Black Valley Gospel

The Fort Cafe seems a strange choice of venue for the launch of an album so subversive as The Black Valley Gospel’s inaugural, self-titled offering.  But on Saturday night, David Chenery’s latest project is set to release their extended musical meditation on the devil himself within the narrow confines of a cafe more accustomed to belching the sweet aroma of saffron and other aromatic spices than a scent so sulfurous and sweaty as that to which Black Valley Gospel has claimed as their most reliable muse; ironically, the pairing is destined for Heaven, not Hell.

Chenery’s no Satanist, and he’s certainly no agnostic.  Instead of adhering to such outdated dualism, Chenery’s vantage-point is decidedly pre-romantic.  Like Milton before him, Chenery casts Satan as a multifaceted character, an updated and more sophisticated rendering of a cartoon sketch so prominent in contemporary Evangelical culture. Chenery’s devil is evil, but he is also kind; Satan inspires a thousand songs, a portion of which made it onto  Black Valley Gospel’s first LP. In the context of Black Valley Gospel, Satan plays a dual role of demon and saint.
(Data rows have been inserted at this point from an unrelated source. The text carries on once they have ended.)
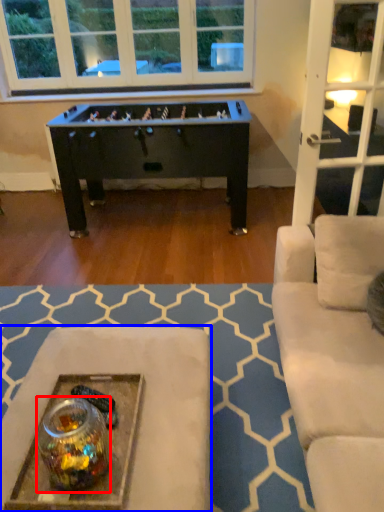 Question: Which object appears farthest to the camera in this image, glass jar (highlighted by a red box) or table (highlighted by a blue box)?

Choices:
 (A) glass jar
 (B) table

Answer: (B) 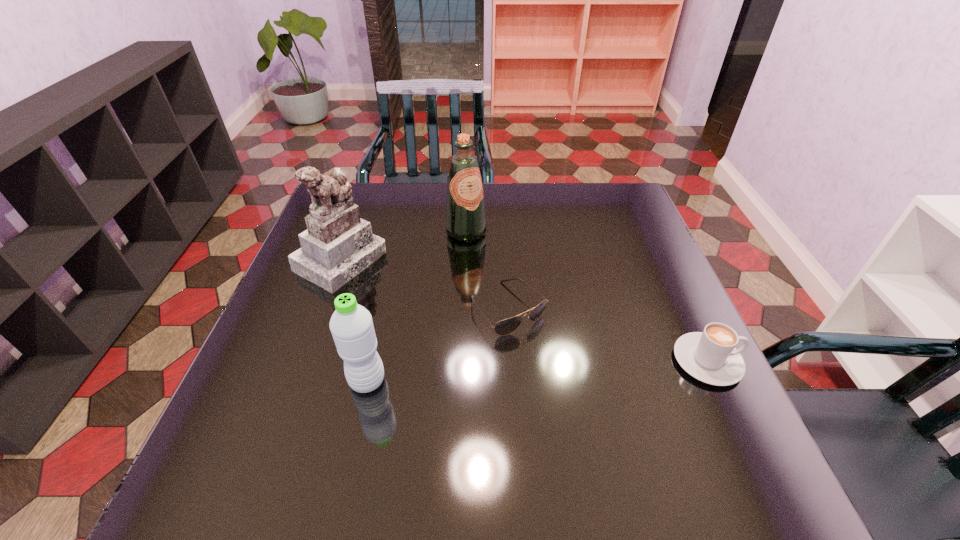 The width and height of the screenshot is (960, 540). Identify the location of vacant space at the near edge of the desktop. (519, 407).

Where is `vacant space at the left edge of the desktop`? vacant space at the left edge of the desktop is located at coordinates (296, 301).

In the image, there is a desktop. What are the coordinates of `free space at the right edge` in the screenshot? It's located at (635, 249).

Locate an element on the screen. The image size is (960, 540). free region at the far right corner of the desktop is located at coordinates (632, 194).

I want to click on empty space that is in between the sunglasses and the figurine, so click(424, 284).

Where is `free spot between the rightmost object and the olive oil`? The height and width of the screenshot is (540, 960). free spot between the rightmost object and the olive oil is located at coordinates (587, 296).

Locate an element on the screen. free space between the olive oil and the figurine is located at coordinates (403, 246).

You are a GUI agent. You are given a task and a screenshot of the screen. Output one action in this format:
    pyautogui.click(x=<x>, y=<y>)
    Task: Click on the free area in between the rightmost object and the shortest object
    
    Given the screenshot: What is the action you would take?
    click(608, 335)

Where is `free spot between the water bottle and the second shortest object`? free spot between the water bottle and the second shortest object is located at coordinates (538, 371).

At what (x,y) coordinates should I click in order to perform the action: click on empty location between the shortest object and the third tallest object. Please return your answer as a coordinate pair (x, y). Looking at the image, I should click on (438, 345). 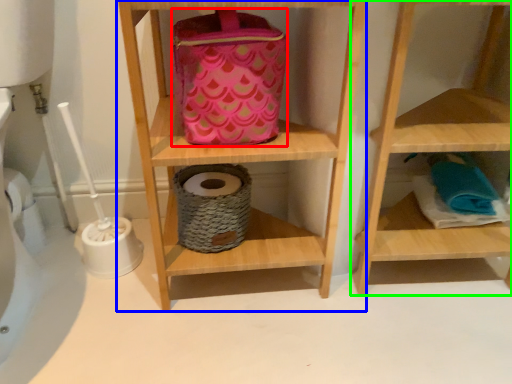 Question: Considering the real-world distances, which object is closest to pouch (highlighted by a red box)? shelf (highlighted by a blue box) or shelf (highlighted by a green box).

A complex, and confusing musical swirl ensues: Black Valley Gospel, plays a dual role of white-light sister to The Black Keys’ ongoing juvenilia while engaging the part of dark brother to the White Stripes’ syrupy sound. Fans of Chenery’s past work as well as the uninitiated will both writhe a bliss-laden squirm.  Come see for yourselves, they’ll probably sign a CD or two.